Elle a rappelé ces chiffres encourageants qui croisent l’objectif national de 6 TWh annuels pour 2023 et la production vraiment injectée sur le réseau par les méthaniseurs : 7 TWh en 2022, et 12 TWh pour 2023, soit le double de la cible de la PPE. Du fait des tensions dues à la crise Covid et au conflit russo-ukrainien, elle s’attend à « des trous d’air sur les années 2024 et 2025 ». Entre les deux PPE, l’objectif a été revalorisé à 44 TWh annuels injectés. Selon Céline Heidrecheid-Rousseau, la nouvelle feuille de route apparaît « accessible » grâce aux mécanismes d’achat soutenus par le gouvernement.
Des craintes
Des craintes, la directrice gaz renouvelables chez GRTgaz en a surtout pour plus tard, à partir de 2035, « car beaucoup de secteurs veulent mobiliser la biomasse. En particulier l’aérien ». Pour lui, elle envisage plutôt « l’électricité et l’hydrogène, qui pourront fournir ce secteur en électro-carburants ».
Et les secteurs de l’industrie ? « Une part des certificats CPB peut être utilisée par les industriels pour leur décarbonation. Sinon, ce sera via des contrats directs BPA ». Céline Heidrecheid-Rousseau se veut optimisme : « Du côté de la production et des usages, les voyants sont au vert : la filière va reprendre ». Pour elle, il n’y a pas que la méthanisation. Elle compte aussi sur « la pyrogazéification qui valorise les déchets solides. Avec l’AMI de 2022, 60 projets environ ont été identifiés, dont une vingtaine sont avancés au stade du cahier des charges à établir ». Elle a ajouté la méthanation et « la gazéification thermale pour laquelle une première unité industrielle se développe aux Pays-Bas ».
BioGNV
Concernant la mobilité, elle se réjouit « du projet de loi de finances pour 2024. C’est un combat de plusieurs années qui a été remporté, avec la taxe Tiruert qui s’ouvre au bioGNV. Enfin ce dernier est perçu comme un carburant renouvelable pour décarboner la mobilité ».

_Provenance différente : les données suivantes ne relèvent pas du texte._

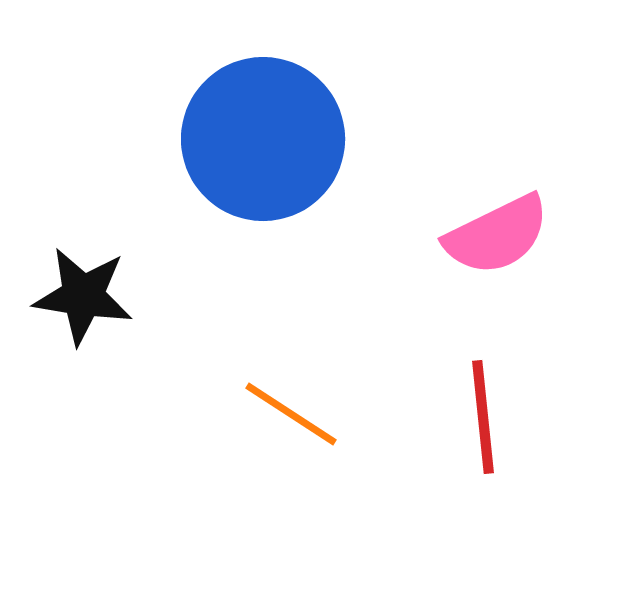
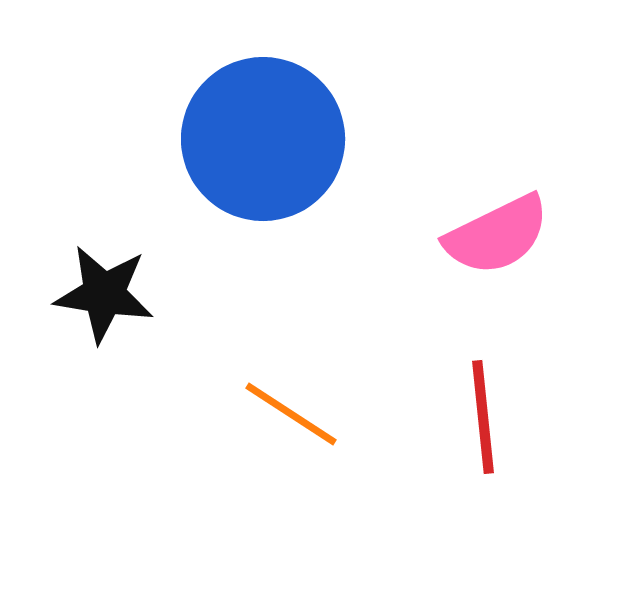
black star: moved 21 px right, 2 px up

Ce qui n’est pas encore le cas au niveau européen : « Des discussions sont encore en cours et nous ne sommes pas encore complètement sereins pour que le bioGNV soit reconnu pour la mobilité durable. Il ne faudrait pas que l’interdiction des autobus thermiques arrive trop rapidement. Il y a heureusement cette clause de revoyure en 2027. Il va falloir rester mobilisés sur ce sujet-là ».